Scorpius Space Launch Co. (SSLC) is capitalizing on—and contributing to—a growing trend in the aerospace industry: the increasing use of composite materials in place of more traditional metals. One has to look no further than the Boeing 787 Dreamliner, which according to market research company Lucintel uses about 50% composites by structural weight, as evidence.
Last fall, SSLC, in partnership with Microcosm, delivered a pair of next-generation all-composite cryogenic propellant tanks for integration into a prototype reusable launch vehicle in development by Garvey Spacecraft under a Phase II SBIR project for the Air Force Research Laboratory’s Propulsion Directorate. When Garvey’s Prospector 9 begins flight testing, which is planned for this month, it will be the first time that a launch vehicle has flown with two such all-composite propellant tanks, according to SSLC.
The Pressurmaxx tanks, which in the Prospector 9 are being used for fuel and oxidizer, conform to ASME (American Society of Mechanical Engineers) standards, and their liner-less design reduces cost and weight compared to metal tanks, explained Markus Rufer, Scorpius’ Executive Vice President and Chief Operating Officer. “Depending on application, size, and pressure requirements, both cost and weight savings are in the 30-50% range,” he said.
The tanks also offer performance enhancements compared to traditional aluminum structures, Rufer noted. “All-composite tanks eliminate the problems concerning delamination and corrosion issues that carbon fiber over-wrapped metal tanks have,” he said, adding that they are also structurally stronger and have shorter manufacturing lead times.

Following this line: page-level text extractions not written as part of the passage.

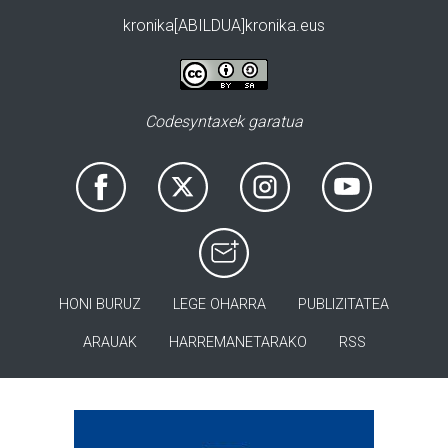
kronika[ABILDUA]kronika.eus
Codesyntaxek garatua
HONI BURUZ
LEGE OHARRA
PUBLIZITATEA
ARAUAK
HARREMANETARAKO
RSS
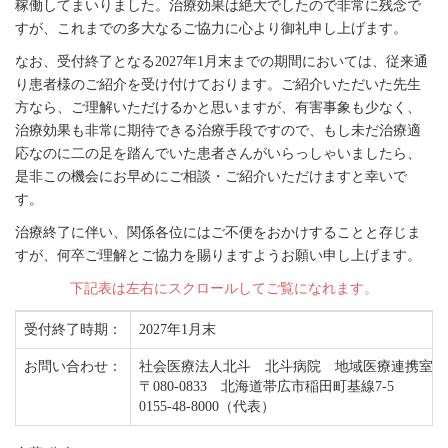
稼働してまいりました。治療効果は絶大でしたので非常に残念で
すが、これまでの多大なるご協力に心より御礼申し上げます。
なお、受付終了となる2027年1月末までの期間においては、従来通
り患者様のご紹介を受け付けております。ご紹介いただいた先生
方なら、ご理解いただけるかと思いますが、有害事象も少なく、
治療効果も非常に期待できる治療手段ですので、もし未だ治療適
応なのに二の足を踏んでいた患者さんがいらっしゃいましたら、
是非この機会にお早めにご相談・ご紹介いただけますと幸いで
す。
治療終了に伴い、関係各位にはご不便をおかけすることと存じま
すが、何卒ご理解とご協力を賜りますようお願い申し上げます。
下記表は左右にスクロールしてご覧になれます。
受付終了時期：
2027年1月末
お問い合わせ：
社会医療法人北斗 北斗病院 地域医療連携室
〒080-0833 北海道帯広市稲田町基線7-5
0155-48-8000（代表）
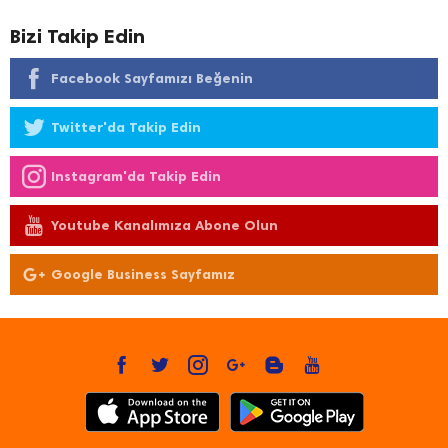
Bizi Takip Edin
Facebook Sayfamızı Beğenin
Twitter'da Takip Edin
Instagram'da Takip Edin
Youtube Kanalımıza Abone Olun
Google Business Sayfamız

“What’s unique about our all-composite tanks is that they can hold up to several thousand psi pressure under cryogenic conditions—an achievement that has never been attained before without resorting to the use of metal liners,” said Rufer. “We are not aware of any other production all-composite liner-less tanks on the market that are made for high-pressure cryogenic applications.”

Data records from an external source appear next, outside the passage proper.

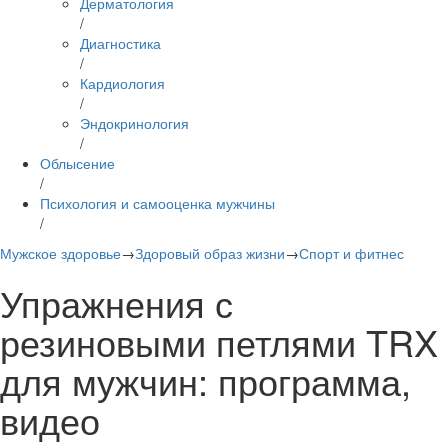
Дерматология
/
Диагностика
/
Кардиология
/
Эндокринология
/
Облысение
/
Психология и самооценка мужчины
/
Мужское здоровье
→
Здоровый образ жизни
→
Спорт и фитнес
Упражнения с
резиновыми петлями TRX
для мужчин: программа,
видео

The current composite-fuel-tank program builds upon previous cooperative efforts between the two companies. In 2000, Garvey Spacecraft accomplished the first-ever flight demonstration of a composite cryogenic tank carrying liquid oxygen, using a prototype test tank supplied by SSLC.

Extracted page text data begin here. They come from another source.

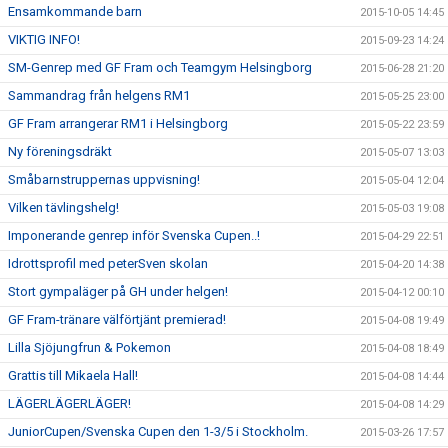
Ensamkommande barn
2015-10-05 14:45
VIKTIG INFO!
2015-09-23 14:24
SM-Genrep med GF Fram och Teamgym Helsingborg
2015-06-28 21:20
Sammandrag från helgens RM1
2015-05-25 23:00
GF Fram arrangerar RM1 i Helsingborg
2015-05-22 23:59
Ny föreningsdräkt
2015-05-07 13:03
Småbarnstruppernas uppvisning!
2015-05-04 12:04
Vilken tävlingshelg!
2015-05-03 19:08
Imponerande genrep inför Svenska Cupen..!
2015-04-29 22:51
Idrottsprofil med peterSven skolan
2015-04-20 14:38
Stort gympaläger på GH under helgen!
2015-04-12 00:10
GF Fram-tränare välförtjänt premierad!
2015-04-08 19:49
Lilla Sjöjungfrun & Pokemon
2015-04-08 18:49
Grattis till Mikaela Hall!
2015-04-08 14:44
LÄGERLÄGERLÄGER!
2015-04-08 14:29
JuniorCupen/Svenska Cupen den 1-3/5 i Stockholm.
2015-03-26 17:57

Many advancements have been made to the composite-tank technology since earlier development programs. “Major progress was achieved in weight optimization by reducing wall thickness,” Rufer said. “Also, compatibility was expanded to include alcohol- and natural gas-based propellants and pressurants. [And] high-load, sealed Y-joints were developed for the mounting skirts.”
According to Garvey Spacecraft’s John Garvey, “When we first defined the P-9 vehicle configuration, we assumed it would feature aluminum tanks to minimize risk. However, Scorpius’ recent progress in refining, testing, and producing their latest generation of composite tanks gave us enough confidence to make the switch now rather than waiting until a future vehicle.
“One of the goals of our work with AFRL is to evaluate and, if possible, increase the technology readiness levels of candidate advanced launch vehicle technologies, with all-composite tanks like the Pressurmaxx being right near the top of the list,” Garvey added.
In 2007, Pressurmaxx tank products were ordered by a variety of companies, “from small aerospace component manufacturers to the nation’s largest defense contractors,” Rufer said. They have been selected for applications in launch vehicles, experimental spacecraft, sub-orbital vehicles, sounding rockets, lunar and Mars-lander vehicle concepts, as well as superconductor coil technology.
Microcosm’s Scorpius family of launch vehicles uses Pressurmaxx technology to increase the payload-to-orbit by 30% with no increase in cost.